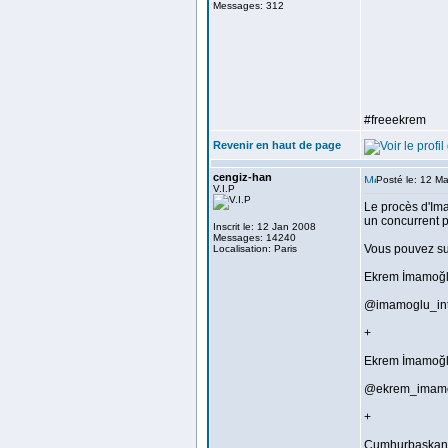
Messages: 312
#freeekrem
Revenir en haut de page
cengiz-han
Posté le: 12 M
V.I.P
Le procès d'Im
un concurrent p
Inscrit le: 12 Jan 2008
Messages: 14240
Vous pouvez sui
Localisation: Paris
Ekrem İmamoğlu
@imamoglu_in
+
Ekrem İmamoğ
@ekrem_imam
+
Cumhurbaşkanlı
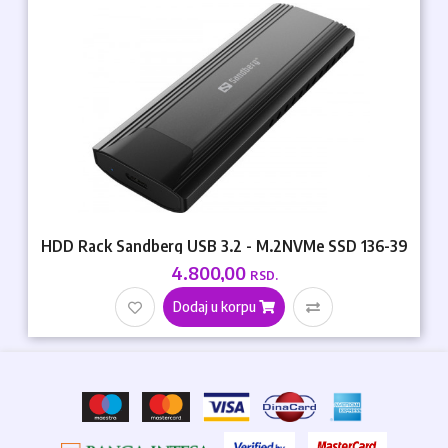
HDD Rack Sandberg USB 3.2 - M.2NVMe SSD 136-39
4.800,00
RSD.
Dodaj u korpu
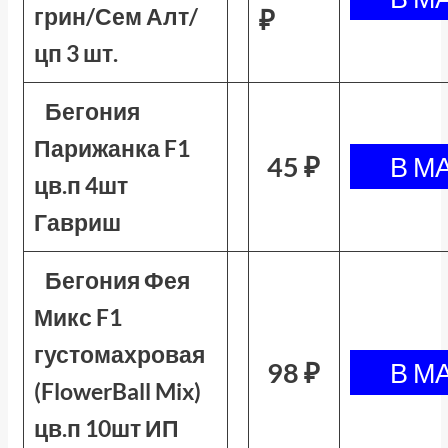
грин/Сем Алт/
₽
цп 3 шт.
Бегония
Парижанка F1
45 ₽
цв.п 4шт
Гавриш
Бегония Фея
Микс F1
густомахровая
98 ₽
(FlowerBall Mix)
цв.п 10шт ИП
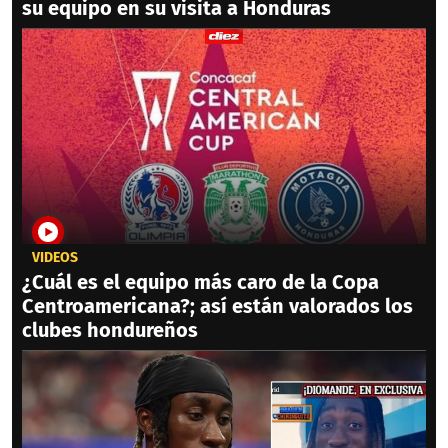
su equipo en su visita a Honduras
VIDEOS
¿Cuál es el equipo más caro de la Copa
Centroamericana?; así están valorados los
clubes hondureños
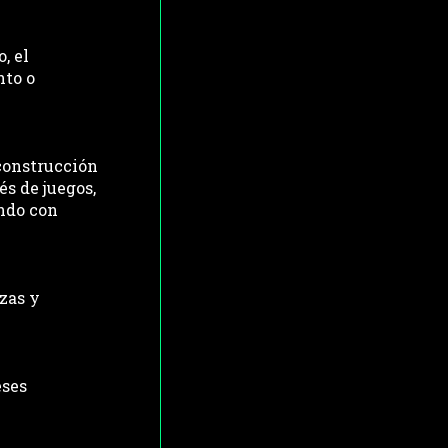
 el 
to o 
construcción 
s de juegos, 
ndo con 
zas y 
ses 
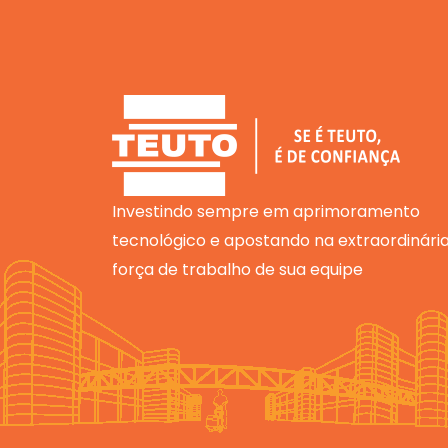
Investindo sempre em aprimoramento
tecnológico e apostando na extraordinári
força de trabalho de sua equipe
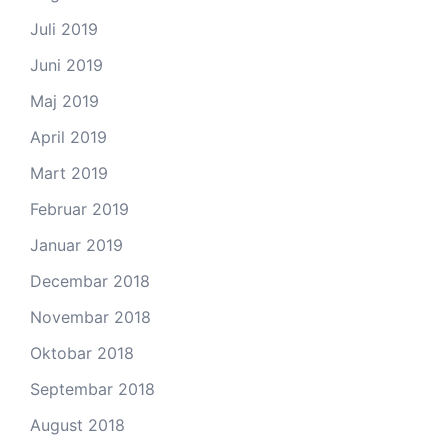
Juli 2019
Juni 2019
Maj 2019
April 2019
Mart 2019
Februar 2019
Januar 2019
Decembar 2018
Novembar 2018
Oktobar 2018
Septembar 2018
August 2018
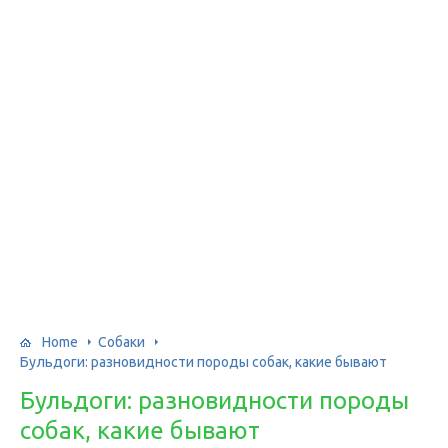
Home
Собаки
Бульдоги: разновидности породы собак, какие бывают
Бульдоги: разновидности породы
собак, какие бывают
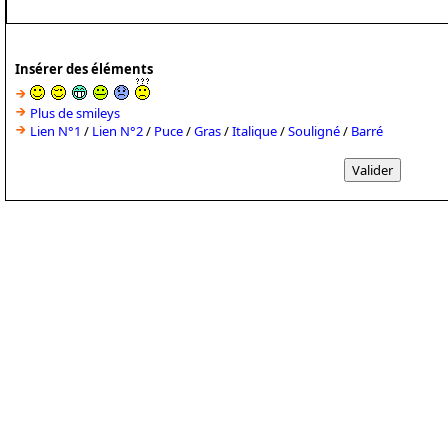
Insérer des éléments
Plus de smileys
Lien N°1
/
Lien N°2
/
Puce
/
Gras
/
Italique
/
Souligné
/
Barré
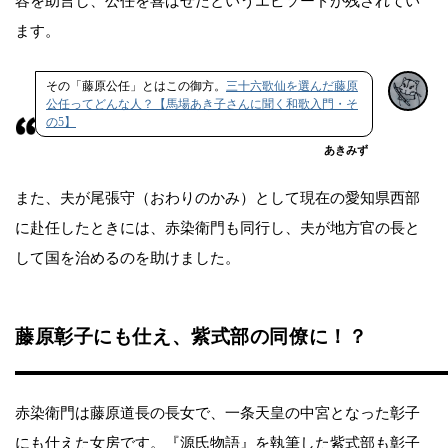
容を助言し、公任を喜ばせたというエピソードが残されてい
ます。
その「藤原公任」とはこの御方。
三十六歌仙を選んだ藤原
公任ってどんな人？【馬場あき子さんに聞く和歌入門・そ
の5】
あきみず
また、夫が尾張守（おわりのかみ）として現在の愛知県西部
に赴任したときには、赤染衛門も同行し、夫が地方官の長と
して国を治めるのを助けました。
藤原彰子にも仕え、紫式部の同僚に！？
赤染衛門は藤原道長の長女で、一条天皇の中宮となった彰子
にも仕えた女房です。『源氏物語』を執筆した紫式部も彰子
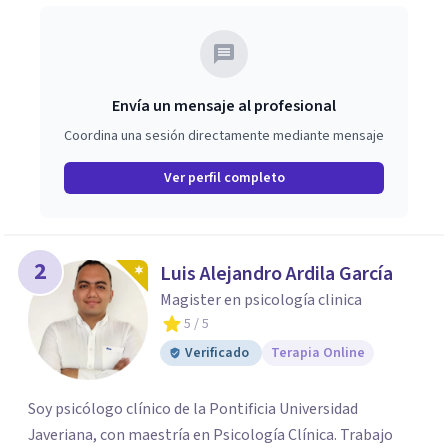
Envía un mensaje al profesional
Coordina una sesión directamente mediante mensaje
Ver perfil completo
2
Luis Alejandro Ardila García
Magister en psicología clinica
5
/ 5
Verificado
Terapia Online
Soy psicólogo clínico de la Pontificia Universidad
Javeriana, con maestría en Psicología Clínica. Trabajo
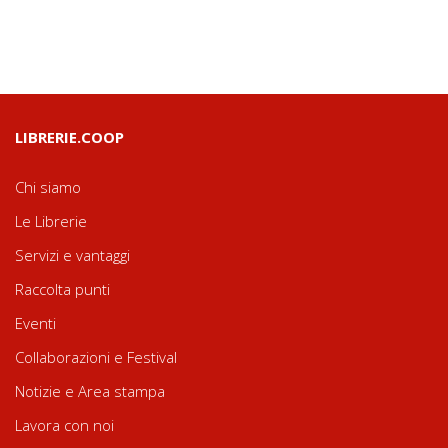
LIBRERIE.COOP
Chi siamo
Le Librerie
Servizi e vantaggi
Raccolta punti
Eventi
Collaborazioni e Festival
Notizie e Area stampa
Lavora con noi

○ ○ ○

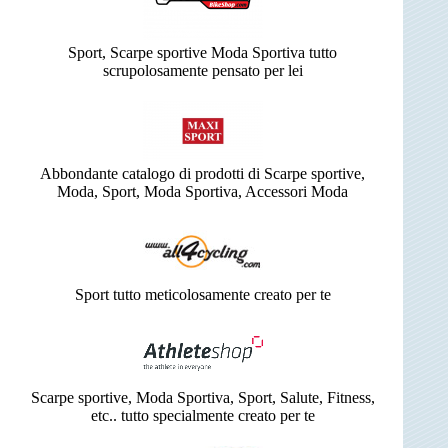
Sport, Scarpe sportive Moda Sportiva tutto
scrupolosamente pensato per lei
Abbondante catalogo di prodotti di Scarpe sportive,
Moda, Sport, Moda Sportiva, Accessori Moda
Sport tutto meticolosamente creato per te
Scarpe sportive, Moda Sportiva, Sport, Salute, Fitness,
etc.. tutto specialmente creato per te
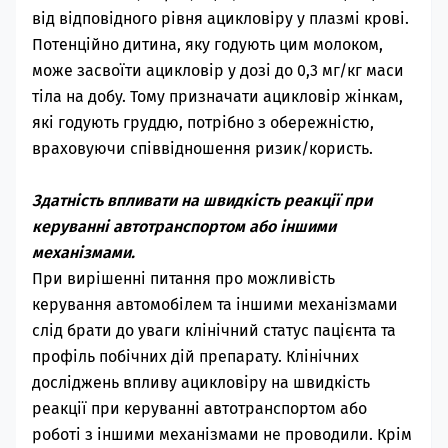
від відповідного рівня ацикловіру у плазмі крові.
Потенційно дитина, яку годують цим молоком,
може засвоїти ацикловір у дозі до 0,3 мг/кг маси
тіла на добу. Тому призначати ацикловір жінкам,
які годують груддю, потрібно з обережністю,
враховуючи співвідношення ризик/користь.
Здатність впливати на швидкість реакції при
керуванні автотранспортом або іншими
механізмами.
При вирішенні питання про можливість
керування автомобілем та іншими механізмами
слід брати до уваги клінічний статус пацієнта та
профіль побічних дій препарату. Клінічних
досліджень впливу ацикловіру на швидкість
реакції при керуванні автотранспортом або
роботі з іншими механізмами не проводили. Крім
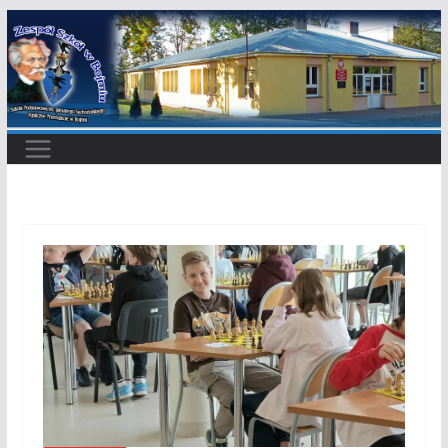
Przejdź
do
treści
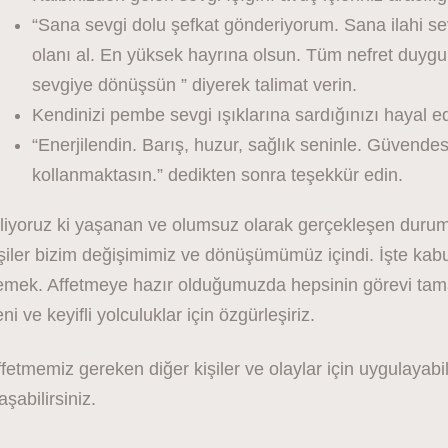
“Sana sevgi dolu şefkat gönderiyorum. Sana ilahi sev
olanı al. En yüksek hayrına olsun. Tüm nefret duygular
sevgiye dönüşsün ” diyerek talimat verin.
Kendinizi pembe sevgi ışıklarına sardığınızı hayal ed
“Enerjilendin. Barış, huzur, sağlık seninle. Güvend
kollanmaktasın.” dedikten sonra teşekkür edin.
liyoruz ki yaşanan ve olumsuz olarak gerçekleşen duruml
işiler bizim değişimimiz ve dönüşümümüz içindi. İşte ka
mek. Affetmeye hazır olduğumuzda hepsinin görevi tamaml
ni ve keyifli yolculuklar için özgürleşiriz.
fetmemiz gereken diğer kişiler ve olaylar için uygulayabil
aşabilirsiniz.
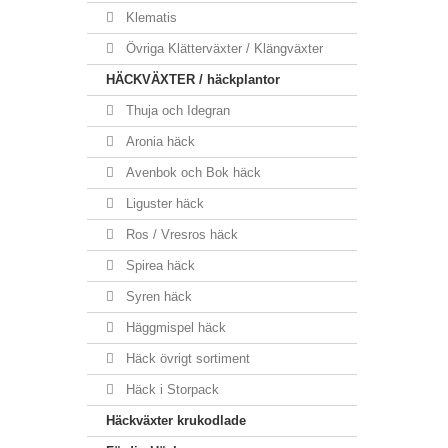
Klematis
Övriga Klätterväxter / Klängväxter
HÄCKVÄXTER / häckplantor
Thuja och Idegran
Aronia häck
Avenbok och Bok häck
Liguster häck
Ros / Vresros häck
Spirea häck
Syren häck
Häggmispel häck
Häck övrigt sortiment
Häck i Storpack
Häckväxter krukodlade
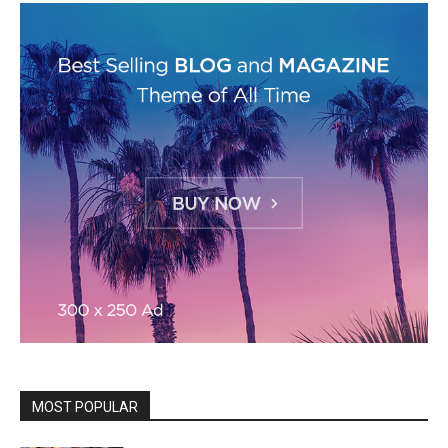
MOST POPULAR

○ ○ ○

Aim of the exercise: Every line of the listing that includes the word "швидкість" belongs in the answer.

Output of the task:
Здатність впливати на швидкість реакції при
досліджень впливу ацикловіру на швидкість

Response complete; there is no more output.